The next couple of days of our journey became kind of a blur. We headed out of Michigan (finally!) and made our way through Wisconsin before stopping for an overnight somewhere in Minnesota. Pam, the corgis and I seemed to be settling into a road rhythm of sorts…driving, pit stops, sightseeing and the occasional wrong turn. Pam stopped at a cheese shop in Wisconsin for cheese curds or “squeaky cheese” as she terms them. Before heading into North Dakota, we stopped in Bemidji to see their Paul Bunyon and Babe the Blue Ox statues. They were incredibly folksy-looking and we did the usual tourist pictures…with the dogs included of course.
As we wandered around the adjacent Indian outpost, I thought about how Paul Bunyon was a great American folk hero and how I could incorporate him into the tale of my life as I made this trek. Once we were on the road again, I mentioned my plans to Pam and insisted that I needed to read the Paul Bunyon stories again to refresh my memory. “He lost!” she blurted and continued to fill me in on some of the details. I immediately realized that this was a bad omen. How could I embrace an American hero who lost by inches. It was almost as if I would have to concede that I had come so close only to be set back to square one.
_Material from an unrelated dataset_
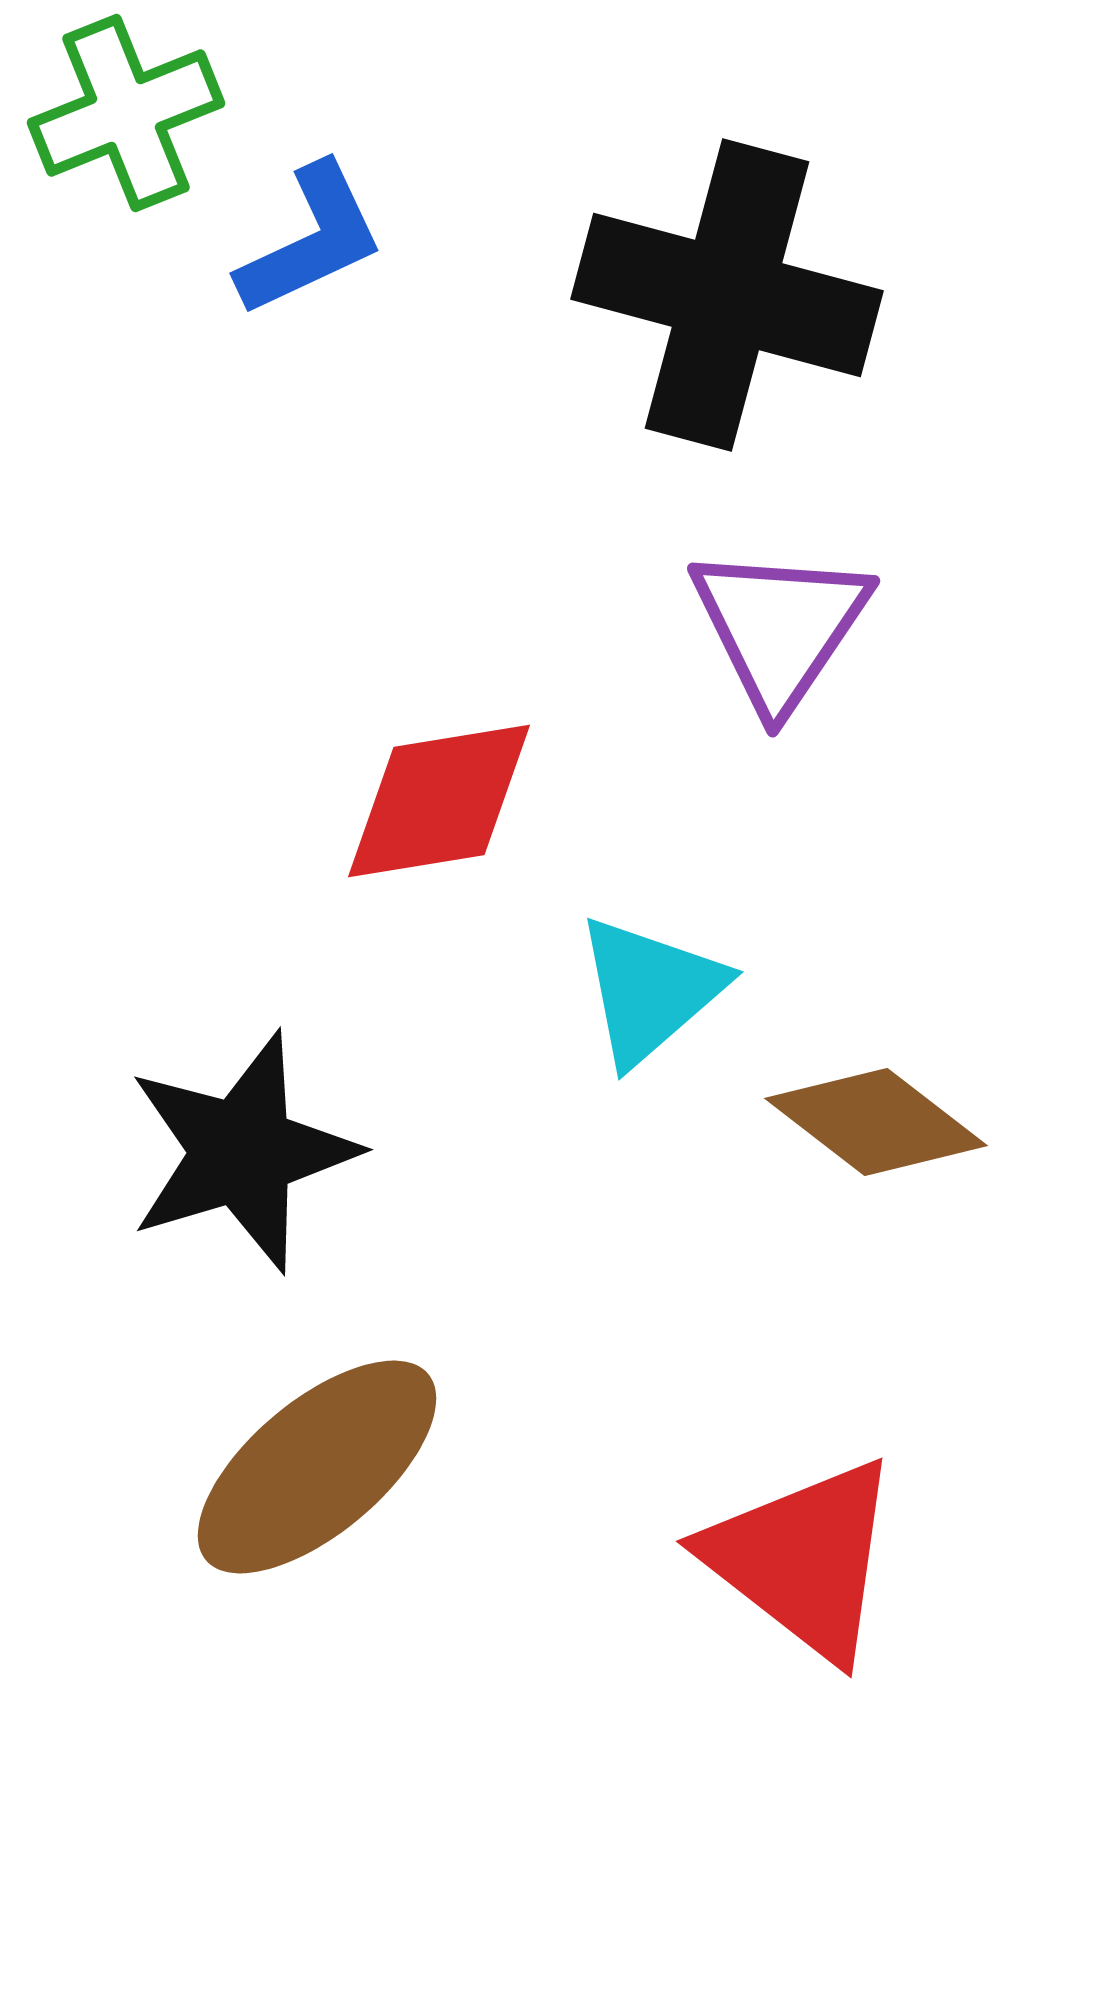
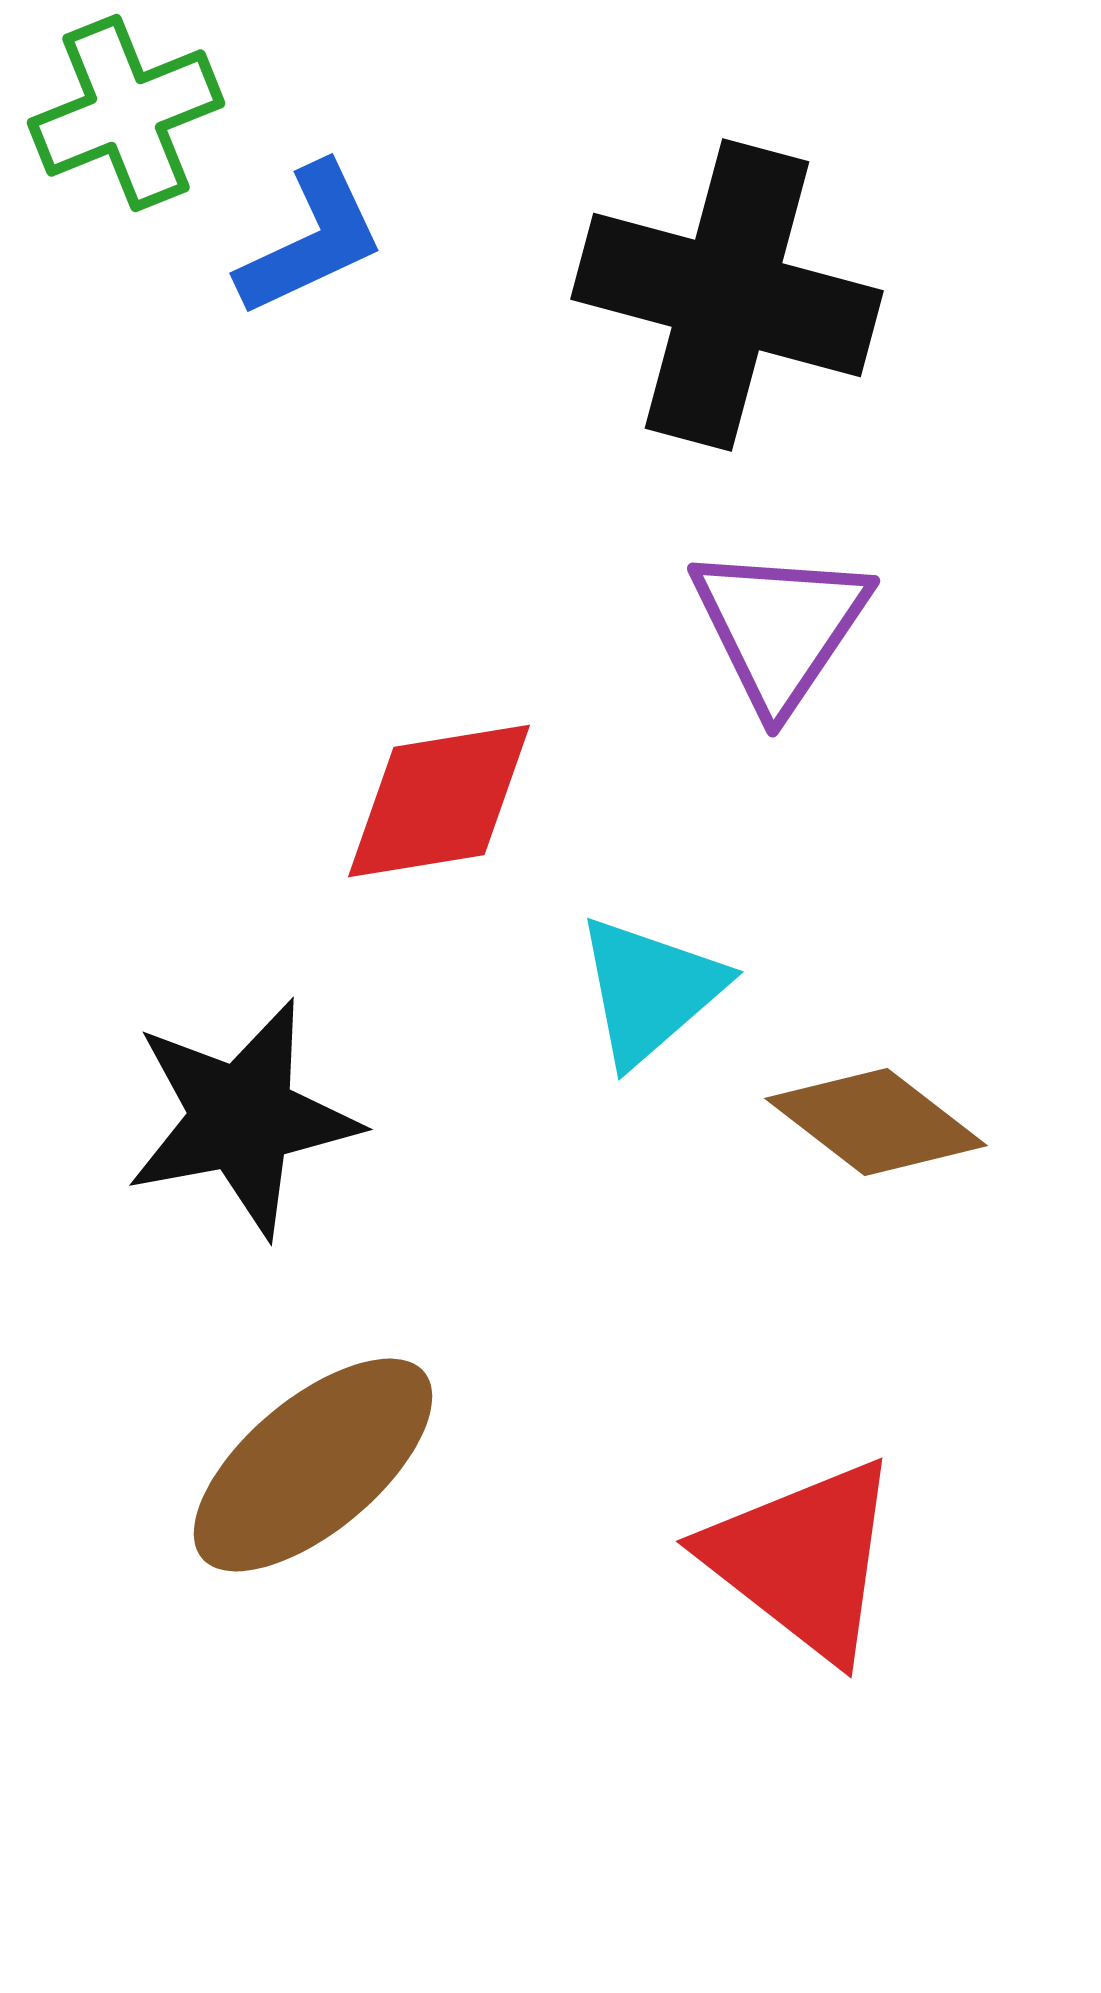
black star: moved 34 px up; rotated 6 degrees clockwise
brown ellipse: moved 4 px left, 2 px up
So, I set out to learn a little about this folk hero and his sturdy blue companion. To make a bad feeling worse, I learned that Paul Bunyon was probably more of a marketing ploy than a character that had developed out of the lore of this area of the country. My optimism sunk as I realized the symbolism of this discovery. Here I was struggling through an American experience, looking for insight, looking for hope, looking for inspiration and I was slapped down by a fiction of our long capitalist system. Marketing is one of the things that is really wrong with this country. We spend so much time, energy and money in creating the impression of how things are instead of really making things right. The banking system is completely fucked up, taking money from the government and then throwing people out of their homes yet there are more bank commercials than ever painting some rosy picture of the services they provide. BP fucks up an entire ecosystem and then spends millions and millions to improve their image instead of going the extra mile to really make things right. Maybe this is the result of capitalist competition or maybe it’s because of TV and the Internet but why do we, as a country, allow ourselves to be scammed in this way and why do we embrace marketing as such an important part of our culture. Marketing is a form of lying and there is way too much falsity nowadays.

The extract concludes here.